● **Materials provided**
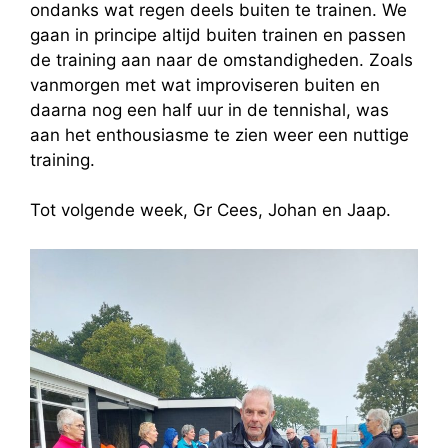
ondanks wat regen deels buiten te trainen. We
gaan in principe altijd buiten trainen en passen
de training aan naar de omstandigheden. Zoals
vanmorgen met wat improviseren buiten en
daarna nog een half uur in de tennishal, was
aan het enthousiasme te zien weer een nuttige
training.
Tot volgende week, Gr Cees, Johan en Jaap.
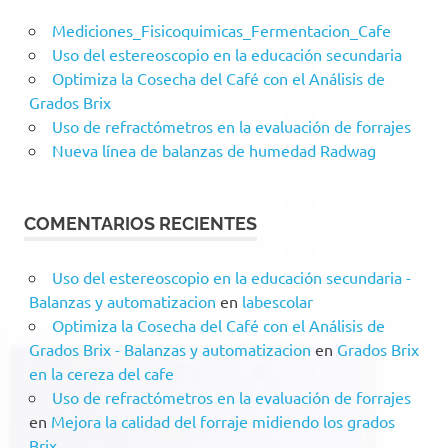
Mediciones_Fisicoquimicas_Fermentacion_Cafe
Uso del estereoscopio en la educación secundaria
Optimiza la Cosecha del Café con el Análisis de
Grados Brix
Uso de refractómetros en la evaluación de forrajes
Nueva línea de balanzas de humedad Radwag
COMENTARIOS RECIENTES
Uso del estereoscopio en la educación secundaria -
Balanzas y automatizacion
en
labescolar
Optimiza la Cosecha del Café con el Análisis de
Grados Brix - Balanzas y automatizacion
en
Grados Brix
en la cereza del cafe
Uso de refractómetros en la evaluación de forrajes
en
Mejora la calidad del forraje midiendo los grados
Brix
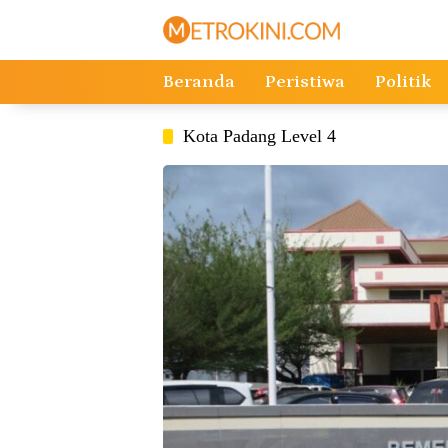
Langsung
ke
konten
Beranda
Peristiwa
Politik
Kota Padang Level 4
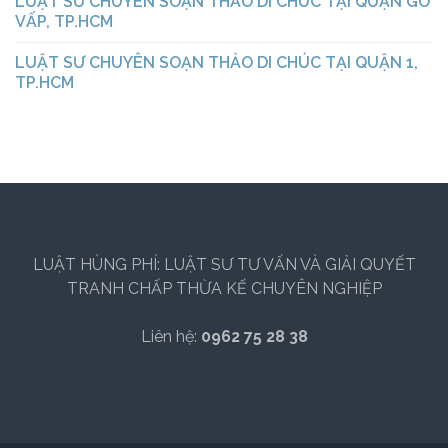
LUẬT SƯ CHUYÊN SOẠN THẢO DI CHÚC TẠI QUẬN GÒ
VẤP, TP.HCM
LUẬT SƯ CHUYÊN SOẠN THẢO DI CHÚC TẠI QUẬN 1,
TP.HCM
LUẬT HÙNG PHÍ: LUẬT SƯ TƯ VẤN VÀ GIẢI QUYẾT
TRANH CHẤP THỪA KẾ CHUYÊN NGHIỆP
Liên hệ:
0962 75 28 38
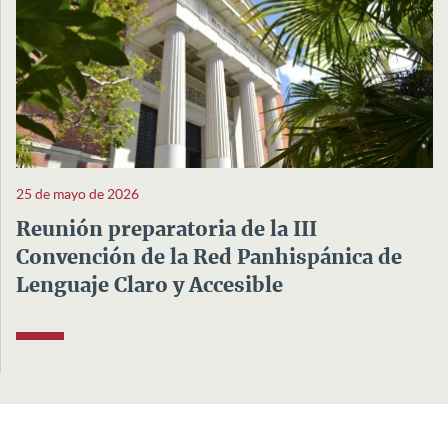
25 de mayo de 2026
Reunión preparatoria de la III
Convención de la Red Panhispánica de
Lenguaje Claro y Accesible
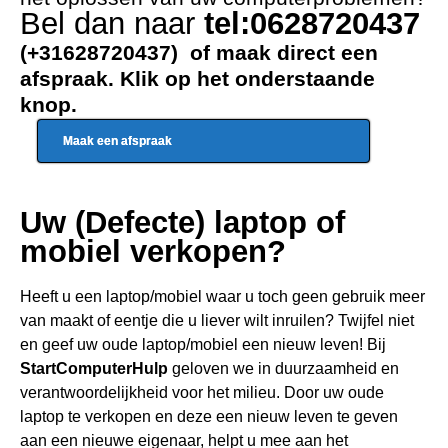
Bel dan naar
tel:0628720437
(+31628720437) of maak direct een
afspraak. Klik op het onderstaande
knop.
Maak een afspraak
Uw (Defecte) laptop of
mobiel verkopen?
Heeft u een
laptop/mobiel waar u toch geen gebru
ik meer
van maakt of eentje die u liever wilt inruilen? Twijfel niet
en geef uw oude laptop/mobiel een nieuw leven! Bij
StartComputerHulp
geloven we in duurzaamheid en
verantwoordelijkheid voor het milieu. Door uw oude
laptop te verkopen en deze een nieuw leven te geven
aan een nieuwe eigenaar, helpt u mee aan het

● **What this task involves**
Every line that holds the word "Brix" should be copied from the records.

● **Task solution**
Grados Brix
Grados Brix - Balanzas y automatizacion
Grados Brix
Brix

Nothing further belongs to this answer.